The Making of Cabaret by Keith Garebian

The Making of Cabaret by Keith Garebian ~ Completed February 6, 2015

The Making of Cabaret by Keith Garebian ~ Completed February 6, 2015

Weirdly enough, I'm not actually super fond of the movie Cabaret. I've seen it a few times, and even though it's got pretty good bisexual representation, it never grabbed me. I had somehow missed the fact that the play was pretty different.

I saw the musical at Theatre Aquarius last year and absolutely fell in love.

The play is actually fairly different from the movie. More so than Rocky Horror Show to Rocky Horror Picture Show. The whole bisexual love triangle of the movie was a creation for the movie, actually, and the film cuts out whole story lines. I was really excited to find this book - and written by a Canadian, no less! It starts with the play's roots in Isherwood's The Berlin Stories, takes the reader through the original play and revivals, to the movie adaptation, and then to the 1993 Mendes revival with Alan Cumming (which has influenced all versions since). 
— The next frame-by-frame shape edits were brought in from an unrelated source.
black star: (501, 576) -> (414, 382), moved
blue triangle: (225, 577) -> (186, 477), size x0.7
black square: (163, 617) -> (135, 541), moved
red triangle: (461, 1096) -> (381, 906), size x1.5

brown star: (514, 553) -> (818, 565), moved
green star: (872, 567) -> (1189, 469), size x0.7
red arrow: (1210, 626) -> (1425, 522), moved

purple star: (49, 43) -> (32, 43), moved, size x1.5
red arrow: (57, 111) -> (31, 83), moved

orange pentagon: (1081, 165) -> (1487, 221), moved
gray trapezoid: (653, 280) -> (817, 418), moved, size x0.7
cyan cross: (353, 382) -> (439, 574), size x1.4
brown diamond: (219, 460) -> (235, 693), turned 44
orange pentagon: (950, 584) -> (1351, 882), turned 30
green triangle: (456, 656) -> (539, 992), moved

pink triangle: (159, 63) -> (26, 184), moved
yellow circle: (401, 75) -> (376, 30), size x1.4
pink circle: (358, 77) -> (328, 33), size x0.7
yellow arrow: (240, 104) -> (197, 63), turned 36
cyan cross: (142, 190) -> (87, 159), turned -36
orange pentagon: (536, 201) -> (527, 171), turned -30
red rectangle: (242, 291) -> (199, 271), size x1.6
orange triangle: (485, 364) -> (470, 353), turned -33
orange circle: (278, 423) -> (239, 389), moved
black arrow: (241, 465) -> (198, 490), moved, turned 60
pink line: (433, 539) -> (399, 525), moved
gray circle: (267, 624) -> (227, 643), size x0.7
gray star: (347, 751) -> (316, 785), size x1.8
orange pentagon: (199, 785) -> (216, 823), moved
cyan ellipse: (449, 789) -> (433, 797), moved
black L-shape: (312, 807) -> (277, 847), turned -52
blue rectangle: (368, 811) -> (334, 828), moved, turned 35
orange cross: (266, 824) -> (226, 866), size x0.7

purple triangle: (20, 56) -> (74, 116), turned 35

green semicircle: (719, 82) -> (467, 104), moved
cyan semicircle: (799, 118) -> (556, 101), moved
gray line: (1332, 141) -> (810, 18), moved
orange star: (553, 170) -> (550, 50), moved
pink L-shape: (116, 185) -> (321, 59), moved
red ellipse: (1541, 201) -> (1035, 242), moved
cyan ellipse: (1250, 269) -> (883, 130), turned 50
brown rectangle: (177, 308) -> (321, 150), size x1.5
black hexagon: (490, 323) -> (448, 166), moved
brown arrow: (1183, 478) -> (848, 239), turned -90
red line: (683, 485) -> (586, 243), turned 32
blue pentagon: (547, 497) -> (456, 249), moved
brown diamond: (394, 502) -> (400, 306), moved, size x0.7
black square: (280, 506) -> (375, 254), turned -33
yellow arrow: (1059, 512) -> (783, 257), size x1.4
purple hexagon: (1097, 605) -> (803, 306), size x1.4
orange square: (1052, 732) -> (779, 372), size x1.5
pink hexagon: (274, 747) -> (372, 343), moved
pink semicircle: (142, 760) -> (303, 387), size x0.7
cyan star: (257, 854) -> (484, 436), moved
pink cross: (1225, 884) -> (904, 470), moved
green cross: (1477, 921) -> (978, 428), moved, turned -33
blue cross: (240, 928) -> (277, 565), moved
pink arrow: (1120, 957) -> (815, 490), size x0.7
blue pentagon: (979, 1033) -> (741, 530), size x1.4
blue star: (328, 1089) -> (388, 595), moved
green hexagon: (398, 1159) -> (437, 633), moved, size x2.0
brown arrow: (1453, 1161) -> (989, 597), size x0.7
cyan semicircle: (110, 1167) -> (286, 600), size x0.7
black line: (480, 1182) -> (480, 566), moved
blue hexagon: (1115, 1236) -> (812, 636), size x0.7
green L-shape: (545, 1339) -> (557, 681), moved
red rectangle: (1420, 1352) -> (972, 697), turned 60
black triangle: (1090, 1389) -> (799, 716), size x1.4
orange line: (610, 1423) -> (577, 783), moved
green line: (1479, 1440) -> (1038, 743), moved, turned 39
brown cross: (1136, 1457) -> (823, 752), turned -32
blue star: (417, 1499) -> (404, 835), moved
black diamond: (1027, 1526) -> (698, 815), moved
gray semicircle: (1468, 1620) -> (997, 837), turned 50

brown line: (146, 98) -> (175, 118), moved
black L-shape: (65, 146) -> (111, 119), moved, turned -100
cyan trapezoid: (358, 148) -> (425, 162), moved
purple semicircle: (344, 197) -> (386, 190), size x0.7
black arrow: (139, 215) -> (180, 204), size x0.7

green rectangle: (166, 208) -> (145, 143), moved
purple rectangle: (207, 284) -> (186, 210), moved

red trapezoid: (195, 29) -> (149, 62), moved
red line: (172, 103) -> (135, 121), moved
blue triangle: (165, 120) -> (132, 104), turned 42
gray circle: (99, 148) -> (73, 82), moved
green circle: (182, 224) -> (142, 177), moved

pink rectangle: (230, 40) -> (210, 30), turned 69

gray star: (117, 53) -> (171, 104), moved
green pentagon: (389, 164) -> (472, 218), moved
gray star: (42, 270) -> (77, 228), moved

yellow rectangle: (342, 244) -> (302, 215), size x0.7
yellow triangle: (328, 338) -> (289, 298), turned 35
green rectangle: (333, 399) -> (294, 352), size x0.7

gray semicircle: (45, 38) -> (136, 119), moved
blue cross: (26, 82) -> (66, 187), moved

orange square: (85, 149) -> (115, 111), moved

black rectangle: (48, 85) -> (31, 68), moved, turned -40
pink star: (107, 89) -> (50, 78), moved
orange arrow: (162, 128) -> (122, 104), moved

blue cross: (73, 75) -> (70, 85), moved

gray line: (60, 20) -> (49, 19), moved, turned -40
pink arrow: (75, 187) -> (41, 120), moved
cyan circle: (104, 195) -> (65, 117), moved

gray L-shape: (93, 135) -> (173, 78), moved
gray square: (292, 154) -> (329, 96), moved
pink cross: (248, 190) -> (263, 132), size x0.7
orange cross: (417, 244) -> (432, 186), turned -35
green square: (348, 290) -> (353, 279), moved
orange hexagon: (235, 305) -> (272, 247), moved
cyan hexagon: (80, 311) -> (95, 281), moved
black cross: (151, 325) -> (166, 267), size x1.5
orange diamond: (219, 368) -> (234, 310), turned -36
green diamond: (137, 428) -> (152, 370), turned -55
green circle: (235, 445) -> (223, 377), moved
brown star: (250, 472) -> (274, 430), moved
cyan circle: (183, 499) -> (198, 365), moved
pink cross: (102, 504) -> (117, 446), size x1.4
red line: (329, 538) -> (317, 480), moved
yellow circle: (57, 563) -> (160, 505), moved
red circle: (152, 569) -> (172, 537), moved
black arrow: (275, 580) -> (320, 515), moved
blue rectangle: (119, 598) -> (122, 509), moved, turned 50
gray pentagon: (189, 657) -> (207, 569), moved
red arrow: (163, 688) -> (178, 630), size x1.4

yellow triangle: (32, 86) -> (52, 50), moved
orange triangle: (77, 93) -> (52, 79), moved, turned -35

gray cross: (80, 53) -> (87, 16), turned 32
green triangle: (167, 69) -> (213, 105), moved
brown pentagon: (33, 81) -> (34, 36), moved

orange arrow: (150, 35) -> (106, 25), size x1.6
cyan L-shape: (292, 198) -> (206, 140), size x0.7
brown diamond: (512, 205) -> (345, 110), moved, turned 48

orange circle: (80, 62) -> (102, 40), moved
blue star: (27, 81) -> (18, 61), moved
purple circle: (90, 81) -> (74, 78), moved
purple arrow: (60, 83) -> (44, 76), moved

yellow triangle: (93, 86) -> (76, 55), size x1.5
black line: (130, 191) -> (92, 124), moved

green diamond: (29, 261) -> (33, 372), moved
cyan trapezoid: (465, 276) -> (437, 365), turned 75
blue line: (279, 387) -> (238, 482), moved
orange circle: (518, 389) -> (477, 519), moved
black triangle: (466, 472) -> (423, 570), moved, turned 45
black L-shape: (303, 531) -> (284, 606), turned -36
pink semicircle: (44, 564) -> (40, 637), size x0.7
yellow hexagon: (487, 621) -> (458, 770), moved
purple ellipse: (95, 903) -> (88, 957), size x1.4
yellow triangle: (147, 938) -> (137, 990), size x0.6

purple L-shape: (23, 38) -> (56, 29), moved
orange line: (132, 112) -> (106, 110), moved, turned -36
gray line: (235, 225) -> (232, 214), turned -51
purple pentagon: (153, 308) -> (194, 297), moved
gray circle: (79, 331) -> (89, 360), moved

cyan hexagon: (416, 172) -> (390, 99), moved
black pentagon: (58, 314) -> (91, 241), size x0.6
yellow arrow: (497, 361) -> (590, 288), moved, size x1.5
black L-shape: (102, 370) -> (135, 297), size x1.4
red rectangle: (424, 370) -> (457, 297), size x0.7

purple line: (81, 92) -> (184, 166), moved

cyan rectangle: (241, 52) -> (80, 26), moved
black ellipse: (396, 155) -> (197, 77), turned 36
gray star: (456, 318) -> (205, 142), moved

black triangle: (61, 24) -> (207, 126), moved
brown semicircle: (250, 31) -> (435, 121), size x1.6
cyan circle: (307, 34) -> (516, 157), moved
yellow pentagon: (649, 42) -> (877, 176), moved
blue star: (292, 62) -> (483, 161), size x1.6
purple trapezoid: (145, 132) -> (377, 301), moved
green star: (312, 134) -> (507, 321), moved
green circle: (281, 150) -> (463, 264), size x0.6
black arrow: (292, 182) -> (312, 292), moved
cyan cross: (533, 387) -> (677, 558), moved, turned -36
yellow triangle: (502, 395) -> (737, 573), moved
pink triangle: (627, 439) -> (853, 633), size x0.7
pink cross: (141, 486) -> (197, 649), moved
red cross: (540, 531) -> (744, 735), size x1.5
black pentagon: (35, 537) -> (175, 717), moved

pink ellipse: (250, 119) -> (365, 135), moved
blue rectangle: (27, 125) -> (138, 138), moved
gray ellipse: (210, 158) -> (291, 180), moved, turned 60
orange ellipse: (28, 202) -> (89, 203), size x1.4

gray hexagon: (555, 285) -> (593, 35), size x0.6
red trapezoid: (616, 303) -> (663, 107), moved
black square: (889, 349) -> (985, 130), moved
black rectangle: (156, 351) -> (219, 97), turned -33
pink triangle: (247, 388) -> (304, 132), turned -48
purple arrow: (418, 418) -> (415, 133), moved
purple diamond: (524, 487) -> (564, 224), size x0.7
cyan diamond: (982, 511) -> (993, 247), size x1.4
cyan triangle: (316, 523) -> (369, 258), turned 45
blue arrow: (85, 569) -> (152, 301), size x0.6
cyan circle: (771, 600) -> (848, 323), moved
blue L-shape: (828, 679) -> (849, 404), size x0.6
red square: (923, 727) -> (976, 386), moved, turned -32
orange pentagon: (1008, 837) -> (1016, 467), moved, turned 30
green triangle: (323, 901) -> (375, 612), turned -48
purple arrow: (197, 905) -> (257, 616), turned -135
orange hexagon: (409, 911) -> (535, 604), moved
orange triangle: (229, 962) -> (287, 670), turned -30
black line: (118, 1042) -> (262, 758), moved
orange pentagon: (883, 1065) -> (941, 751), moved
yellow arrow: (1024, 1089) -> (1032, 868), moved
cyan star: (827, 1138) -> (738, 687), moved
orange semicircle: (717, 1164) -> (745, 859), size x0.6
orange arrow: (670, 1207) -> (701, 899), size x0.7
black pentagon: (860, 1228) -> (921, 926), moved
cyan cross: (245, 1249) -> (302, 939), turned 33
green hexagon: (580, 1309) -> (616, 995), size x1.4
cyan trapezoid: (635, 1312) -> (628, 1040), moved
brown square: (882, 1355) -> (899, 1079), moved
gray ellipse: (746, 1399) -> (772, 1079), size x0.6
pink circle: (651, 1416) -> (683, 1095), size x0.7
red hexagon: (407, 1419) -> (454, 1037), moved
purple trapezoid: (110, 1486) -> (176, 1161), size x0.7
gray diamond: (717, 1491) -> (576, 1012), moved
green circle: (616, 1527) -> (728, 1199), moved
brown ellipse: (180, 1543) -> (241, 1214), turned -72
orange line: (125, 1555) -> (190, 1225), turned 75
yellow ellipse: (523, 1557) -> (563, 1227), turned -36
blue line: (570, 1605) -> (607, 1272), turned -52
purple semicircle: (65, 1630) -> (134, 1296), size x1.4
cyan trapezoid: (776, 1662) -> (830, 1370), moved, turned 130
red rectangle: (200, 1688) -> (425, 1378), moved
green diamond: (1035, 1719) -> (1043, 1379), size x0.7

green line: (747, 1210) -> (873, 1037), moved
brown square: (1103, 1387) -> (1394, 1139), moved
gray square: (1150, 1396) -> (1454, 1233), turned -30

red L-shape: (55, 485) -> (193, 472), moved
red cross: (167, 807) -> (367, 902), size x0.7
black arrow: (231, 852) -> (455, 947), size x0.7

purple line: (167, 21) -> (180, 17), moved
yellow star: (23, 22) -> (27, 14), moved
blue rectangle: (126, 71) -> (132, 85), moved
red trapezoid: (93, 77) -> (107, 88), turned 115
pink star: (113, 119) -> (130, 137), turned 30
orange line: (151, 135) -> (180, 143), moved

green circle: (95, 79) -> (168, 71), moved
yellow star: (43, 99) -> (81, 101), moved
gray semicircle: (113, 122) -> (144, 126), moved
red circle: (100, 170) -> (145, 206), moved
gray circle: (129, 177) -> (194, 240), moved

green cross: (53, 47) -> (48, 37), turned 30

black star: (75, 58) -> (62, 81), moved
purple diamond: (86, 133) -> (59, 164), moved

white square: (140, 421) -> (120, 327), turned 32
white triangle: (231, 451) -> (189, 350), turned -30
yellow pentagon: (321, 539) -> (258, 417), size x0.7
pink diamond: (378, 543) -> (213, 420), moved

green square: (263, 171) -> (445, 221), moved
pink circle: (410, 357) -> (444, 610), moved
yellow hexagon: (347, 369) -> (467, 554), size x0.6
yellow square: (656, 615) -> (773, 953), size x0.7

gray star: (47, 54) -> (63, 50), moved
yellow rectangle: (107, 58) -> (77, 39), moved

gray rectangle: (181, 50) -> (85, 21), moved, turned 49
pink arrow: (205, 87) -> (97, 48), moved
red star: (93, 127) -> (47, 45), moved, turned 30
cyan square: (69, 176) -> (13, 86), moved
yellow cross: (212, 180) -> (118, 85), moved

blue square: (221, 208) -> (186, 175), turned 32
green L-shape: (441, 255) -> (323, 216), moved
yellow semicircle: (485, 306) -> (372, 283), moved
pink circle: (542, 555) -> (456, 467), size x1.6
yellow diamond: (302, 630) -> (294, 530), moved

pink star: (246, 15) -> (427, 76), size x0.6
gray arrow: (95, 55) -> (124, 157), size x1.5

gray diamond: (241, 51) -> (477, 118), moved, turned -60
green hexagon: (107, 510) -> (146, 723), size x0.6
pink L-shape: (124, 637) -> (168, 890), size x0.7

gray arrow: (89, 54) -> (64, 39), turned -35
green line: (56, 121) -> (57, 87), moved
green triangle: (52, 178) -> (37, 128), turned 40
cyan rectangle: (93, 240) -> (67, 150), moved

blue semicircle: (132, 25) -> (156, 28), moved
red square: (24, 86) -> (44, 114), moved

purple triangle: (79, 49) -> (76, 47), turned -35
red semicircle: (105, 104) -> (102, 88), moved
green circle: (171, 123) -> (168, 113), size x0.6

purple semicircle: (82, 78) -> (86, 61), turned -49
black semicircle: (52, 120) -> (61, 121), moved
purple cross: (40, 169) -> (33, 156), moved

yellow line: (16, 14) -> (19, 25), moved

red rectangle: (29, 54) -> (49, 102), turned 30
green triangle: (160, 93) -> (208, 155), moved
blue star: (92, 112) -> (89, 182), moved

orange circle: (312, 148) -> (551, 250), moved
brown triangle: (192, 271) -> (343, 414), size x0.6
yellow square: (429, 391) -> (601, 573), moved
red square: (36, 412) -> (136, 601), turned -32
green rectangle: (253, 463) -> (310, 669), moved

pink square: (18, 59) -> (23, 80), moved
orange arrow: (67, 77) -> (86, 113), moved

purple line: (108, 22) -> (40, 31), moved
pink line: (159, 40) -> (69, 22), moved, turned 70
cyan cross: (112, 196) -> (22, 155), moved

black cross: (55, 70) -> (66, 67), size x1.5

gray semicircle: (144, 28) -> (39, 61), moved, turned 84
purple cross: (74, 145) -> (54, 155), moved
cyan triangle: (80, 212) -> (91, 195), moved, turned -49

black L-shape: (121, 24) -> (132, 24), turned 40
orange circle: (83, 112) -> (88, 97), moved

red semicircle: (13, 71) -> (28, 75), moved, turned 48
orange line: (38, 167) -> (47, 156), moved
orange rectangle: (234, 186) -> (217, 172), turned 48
Garebian doesn't just dryly outline the chronological events, but tries to get into the mindsets of the various adapters and their relationships to the story. For example, when describing John van Druten's I am a Camera (his adaptation of Isherwood's Berlin Stories), Garebian discusses van Druten's misunderstandings of Isherwood's works:

The writing is sometimes too casual, and van Druten misunderstands Isherwood’s method. As his title indicates, he takes the point of photography out of context. Van Druten’s Christopher compares himself to a camera that records what it sees: “I am a camera with its shutter open, quite passive, recording, not thinking.” In other words (as Isherwood noted in a souvenir program note for the play), “he is collecting mental photographs which he will later develop and fix as stories and novels.” Isherwood explains in ‘Christopher and His Kind,’ a memoir written to correct the deliberate falsifications in ‘Goodbye to Berlin:’ “Taken out of context, [the phrase ‘I am a camera’] was to label Christopher himself as one of those eternal outsiders who watch the passing parade of life lukewarm-bloodedly, with wistful impotence...” When Isherwood introduces the phrase, it is meant to suggest two things: his narrator’s self-consciousness in “playing to the gallery” and a kind of technical objectivity.
— The Making of Cabaret by Keith Garebian - Chapter 1 - Sally Bowles and Berlin (from the e-book)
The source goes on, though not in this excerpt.